A rigid container has both ethane gas (C2H6) and oxygen gas.
partial pressure of ethane is 896.8 torr, and the partial pressure of oxygen gas is 2523.2 torr. The volume of the container is 5.84 L and the temperature of the gas mixture is 36.7 degrees Celsius. The mixture is then ignited and allowed to combust. After the combustion, the temperature is brought down to 22.9 degrees Celsius, and enough time is given to allow the water that is produced to condense to a liquid. What mass of water is produced? What is the total pressure in the container after the reaction and condensation of the water? Assume that the water is condensed and totally removed. The remaining gases occupy the entire 5.84 L container.

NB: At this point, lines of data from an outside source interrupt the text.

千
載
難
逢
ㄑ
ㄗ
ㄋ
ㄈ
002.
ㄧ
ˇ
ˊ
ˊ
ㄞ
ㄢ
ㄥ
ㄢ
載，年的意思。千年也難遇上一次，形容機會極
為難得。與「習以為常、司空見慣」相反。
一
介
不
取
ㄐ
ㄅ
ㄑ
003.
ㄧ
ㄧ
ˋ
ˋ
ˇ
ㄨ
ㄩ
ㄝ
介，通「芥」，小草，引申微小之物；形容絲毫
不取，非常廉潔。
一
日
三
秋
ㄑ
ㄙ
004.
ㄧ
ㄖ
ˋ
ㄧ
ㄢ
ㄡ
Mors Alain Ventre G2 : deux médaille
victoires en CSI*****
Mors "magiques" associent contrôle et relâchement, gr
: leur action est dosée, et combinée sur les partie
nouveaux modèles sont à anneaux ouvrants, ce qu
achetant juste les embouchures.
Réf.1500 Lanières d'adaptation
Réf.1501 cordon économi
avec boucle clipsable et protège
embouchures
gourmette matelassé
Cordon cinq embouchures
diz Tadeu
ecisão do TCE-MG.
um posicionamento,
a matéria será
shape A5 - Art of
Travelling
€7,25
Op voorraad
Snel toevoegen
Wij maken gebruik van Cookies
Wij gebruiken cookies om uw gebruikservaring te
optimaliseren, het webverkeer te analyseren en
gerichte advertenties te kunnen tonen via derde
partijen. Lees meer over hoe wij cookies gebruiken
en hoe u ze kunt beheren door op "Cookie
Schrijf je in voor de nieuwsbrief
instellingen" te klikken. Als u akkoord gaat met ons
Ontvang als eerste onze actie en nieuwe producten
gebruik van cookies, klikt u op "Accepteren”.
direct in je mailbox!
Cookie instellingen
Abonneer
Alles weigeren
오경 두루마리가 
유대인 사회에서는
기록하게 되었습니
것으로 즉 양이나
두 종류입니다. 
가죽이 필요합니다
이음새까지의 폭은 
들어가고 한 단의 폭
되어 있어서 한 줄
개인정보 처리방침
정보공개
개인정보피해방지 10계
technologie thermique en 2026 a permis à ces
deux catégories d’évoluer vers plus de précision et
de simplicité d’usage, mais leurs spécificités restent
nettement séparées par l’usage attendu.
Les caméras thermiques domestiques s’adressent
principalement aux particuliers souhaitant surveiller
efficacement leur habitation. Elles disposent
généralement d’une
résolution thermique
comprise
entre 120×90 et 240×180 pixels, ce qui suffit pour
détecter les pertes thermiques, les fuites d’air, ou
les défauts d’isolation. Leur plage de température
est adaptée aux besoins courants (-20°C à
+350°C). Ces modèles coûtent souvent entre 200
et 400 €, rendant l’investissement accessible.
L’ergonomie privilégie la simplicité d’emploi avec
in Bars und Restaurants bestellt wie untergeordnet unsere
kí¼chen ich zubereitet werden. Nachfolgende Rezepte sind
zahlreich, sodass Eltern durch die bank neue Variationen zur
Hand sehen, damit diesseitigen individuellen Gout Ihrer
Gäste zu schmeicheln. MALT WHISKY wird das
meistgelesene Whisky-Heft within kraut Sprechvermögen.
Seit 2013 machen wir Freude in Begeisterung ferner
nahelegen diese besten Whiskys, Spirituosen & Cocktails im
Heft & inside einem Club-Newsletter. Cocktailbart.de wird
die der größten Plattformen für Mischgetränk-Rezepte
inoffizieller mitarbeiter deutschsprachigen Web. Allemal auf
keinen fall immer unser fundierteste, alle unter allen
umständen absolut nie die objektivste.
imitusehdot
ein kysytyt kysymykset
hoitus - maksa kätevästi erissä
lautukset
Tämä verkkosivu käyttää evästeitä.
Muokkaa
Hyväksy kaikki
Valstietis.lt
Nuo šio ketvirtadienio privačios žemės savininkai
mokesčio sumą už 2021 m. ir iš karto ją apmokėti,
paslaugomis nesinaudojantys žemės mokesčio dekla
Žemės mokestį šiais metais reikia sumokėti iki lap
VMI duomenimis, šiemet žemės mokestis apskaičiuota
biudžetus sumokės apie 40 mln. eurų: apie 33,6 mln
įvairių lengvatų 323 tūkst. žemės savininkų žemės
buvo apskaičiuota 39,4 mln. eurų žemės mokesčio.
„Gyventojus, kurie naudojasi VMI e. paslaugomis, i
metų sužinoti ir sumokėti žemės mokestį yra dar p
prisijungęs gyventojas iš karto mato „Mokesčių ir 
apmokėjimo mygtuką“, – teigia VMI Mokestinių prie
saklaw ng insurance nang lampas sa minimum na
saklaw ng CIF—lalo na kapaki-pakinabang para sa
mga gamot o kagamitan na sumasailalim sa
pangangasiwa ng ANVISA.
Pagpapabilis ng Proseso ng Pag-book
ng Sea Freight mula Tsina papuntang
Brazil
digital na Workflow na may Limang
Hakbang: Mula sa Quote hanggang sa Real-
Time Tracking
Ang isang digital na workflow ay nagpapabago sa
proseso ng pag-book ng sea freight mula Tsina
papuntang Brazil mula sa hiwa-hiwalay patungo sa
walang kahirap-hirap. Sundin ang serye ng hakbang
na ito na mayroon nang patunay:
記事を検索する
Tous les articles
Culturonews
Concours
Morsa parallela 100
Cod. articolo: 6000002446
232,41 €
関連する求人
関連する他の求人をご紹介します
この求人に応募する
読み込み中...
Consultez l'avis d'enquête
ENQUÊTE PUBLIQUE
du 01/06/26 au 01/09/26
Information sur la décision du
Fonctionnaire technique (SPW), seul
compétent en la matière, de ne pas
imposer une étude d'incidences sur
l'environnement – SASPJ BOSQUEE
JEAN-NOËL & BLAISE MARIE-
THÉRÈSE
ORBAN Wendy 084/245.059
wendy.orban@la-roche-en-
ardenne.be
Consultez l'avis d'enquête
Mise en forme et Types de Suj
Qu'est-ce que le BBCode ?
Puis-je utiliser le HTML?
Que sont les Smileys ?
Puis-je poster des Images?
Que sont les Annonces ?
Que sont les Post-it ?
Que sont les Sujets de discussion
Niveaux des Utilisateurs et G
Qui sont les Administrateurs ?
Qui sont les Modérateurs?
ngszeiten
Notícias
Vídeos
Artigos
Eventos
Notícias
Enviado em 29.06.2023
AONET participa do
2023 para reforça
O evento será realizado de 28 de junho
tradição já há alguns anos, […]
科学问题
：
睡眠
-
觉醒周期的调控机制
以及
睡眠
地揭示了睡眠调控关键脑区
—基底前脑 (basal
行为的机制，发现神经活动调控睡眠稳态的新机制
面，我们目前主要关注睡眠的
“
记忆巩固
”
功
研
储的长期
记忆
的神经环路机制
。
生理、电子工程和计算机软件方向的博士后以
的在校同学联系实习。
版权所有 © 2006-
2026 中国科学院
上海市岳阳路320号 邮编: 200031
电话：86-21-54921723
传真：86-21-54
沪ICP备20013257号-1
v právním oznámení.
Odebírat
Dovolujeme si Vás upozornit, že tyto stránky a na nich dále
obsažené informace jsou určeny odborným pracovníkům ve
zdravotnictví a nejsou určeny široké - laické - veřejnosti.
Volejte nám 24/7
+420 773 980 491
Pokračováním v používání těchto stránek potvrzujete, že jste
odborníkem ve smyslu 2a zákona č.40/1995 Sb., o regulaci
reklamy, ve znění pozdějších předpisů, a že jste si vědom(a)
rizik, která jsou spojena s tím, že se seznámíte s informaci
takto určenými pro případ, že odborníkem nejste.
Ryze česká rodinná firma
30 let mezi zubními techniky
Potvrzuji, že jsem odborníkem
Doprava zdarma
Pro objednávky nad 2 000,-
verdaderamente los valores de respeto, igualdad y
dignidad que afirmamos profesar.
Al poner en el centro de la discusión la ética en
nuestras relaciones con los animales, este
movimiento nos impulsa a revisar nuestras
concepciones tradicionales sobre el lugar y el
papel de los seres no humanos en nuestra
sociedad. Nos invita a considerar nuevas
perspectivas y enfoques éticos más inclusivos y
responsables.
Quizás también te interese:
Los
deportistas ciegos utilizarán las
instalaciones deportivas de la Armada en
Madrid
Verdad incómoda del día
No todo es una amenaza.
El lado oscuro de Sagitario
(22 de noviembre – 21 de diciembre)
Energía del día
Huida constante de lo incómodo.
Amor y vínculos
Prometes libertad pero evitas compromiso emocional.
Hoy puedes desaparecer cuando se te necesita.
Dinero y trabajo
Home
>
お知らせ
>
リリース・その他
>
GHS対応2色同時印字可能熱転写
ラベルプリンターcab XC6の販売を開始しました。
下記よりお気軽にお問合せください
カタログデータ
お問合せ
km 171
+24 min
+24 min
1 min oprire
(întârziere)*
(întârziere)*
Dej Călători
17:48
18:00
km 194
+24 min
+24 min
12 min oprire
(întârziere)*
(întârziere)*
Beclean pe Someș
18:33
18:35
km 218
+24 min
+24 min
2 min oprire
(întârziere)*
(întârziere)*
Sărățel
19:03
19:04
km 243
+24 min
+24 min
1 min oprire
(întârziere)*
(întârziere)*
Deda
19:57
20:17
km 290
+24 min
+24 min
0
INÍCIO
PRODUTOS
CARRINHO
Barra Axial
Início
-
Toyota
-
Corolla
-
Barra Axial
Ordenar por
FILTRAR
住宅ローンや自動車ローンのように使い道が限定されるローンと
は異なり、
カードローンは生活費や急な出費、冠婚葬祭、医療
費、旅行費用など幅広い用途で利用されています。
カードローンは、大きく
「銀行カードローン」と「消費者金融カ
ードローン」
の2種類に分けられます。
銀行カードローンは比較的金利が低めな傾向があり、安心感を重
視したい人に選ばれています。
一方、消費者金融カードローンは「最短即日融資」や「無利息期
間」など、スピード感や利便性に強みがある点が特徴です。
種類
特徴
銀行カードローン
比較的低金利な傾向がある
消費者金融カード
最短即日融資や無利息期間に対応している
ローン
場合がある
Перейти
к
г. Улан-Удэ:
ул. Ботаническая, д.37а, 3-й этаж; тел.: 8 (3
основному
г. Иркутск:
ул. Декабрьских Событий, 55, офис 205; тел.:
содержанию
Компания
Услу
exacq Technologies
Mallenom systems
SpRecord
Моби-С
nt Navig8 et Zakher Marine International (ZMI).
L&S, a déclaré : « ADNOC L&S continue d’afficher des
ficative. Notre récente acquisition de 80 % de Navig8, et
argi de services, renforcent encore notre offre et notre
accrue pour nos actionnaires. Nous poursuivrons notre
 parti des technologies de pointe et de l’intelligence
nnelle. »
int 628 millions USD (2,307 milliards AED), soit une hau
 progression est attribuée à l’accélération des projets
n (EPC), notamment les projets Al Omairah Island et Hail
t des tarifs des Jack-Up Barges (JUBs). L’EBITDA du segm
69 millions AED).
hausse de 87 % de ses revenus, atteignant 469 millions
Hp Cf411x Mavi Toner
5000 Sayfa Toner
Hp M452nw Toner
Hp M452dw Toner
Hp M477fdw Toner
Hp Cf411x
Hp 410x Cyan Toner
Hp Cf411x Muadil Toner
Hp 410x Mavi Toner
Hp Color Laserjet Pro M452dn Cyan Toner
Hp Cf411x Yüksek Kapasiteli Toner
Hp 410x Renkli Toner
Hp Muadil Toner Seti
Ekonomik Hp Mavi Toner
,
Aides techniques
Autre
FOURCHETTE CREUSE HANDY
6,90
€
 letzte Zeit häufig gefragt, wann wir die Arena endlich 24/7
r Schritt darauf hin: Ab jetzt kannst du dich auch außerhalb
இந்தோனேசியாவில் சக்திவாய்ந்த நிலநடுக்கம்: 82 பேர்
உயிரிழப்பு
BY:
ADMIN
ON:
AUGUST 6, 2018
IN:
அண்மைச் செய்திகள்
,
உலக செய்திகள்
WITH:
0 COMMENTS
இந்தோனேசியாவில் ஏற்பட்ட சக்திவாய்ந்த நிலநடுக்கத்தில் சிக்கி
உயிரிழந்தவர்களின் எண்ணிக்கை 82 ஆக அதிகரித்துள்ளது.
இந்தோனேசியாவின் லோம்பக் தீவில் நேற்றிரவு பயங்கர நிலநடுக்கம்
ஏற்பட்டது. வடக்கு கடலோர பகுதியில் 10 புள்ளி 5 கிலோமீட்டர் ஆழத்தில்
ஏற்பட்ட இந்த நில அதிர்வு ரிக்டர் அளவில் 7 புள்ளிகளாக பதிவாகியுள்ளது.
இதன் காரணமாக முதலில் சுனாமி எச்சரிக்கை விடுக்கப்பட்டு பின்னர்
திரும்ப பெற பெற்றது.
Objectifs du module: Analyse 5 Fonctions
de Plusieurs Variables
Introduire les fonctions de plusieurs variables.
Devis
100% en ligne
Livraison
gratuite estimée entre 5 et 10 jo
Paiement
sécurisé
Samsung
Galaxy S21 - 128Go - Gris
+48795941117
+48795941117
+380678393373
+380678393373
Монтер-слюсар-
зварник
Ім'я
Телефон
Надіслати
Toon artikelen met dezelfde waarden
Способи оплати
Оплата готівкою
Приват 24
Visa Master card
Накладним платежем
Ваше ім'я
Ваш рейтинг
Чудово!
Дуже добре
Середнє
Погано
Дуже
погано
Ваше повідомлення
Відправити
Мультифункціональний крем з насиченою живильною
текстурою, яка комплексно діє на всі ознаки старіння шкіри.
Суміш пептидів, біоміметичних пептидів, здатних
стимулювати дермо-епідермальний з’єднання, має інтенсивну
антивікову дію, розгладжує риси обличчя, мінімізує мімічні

There are many steps to this solution. First, we use the information in the problem (and Dalton's Law of Partial Pressure) and the Ideal Gas Law to determine the number of moles of each gas present in the container.
We then compare the number of moles present to the moles required from the balanced chemical reaction for the combustion of ethane to determine which gas, if any is in excess and the amount of carbon dioxide produced..
We can then determine the pressure of the remaining gases by once again applying the Ideal Gas Law.
from the ideal gas law
Moles of ethane = PeV/RT = 0.271 mole
Moles of oxygen = PoV/RT = 0.762 mole
The balanced equation for combustion of ethane is
2C2H6 + 7O2 ---> 4CO2 + 6H20
We see from the number of moles of ethane and oxygen present that all of the oxygen will be consumed leaving behind 0.053 mole of unconsumed ethane and 0.435 mole of Carbon dioxide.
Thus the new pressure will be
Pethane = nRT/V = 167torr
Pco2 = nRT/V = 1376 torr.
Giving a total pressure of 1543 torr.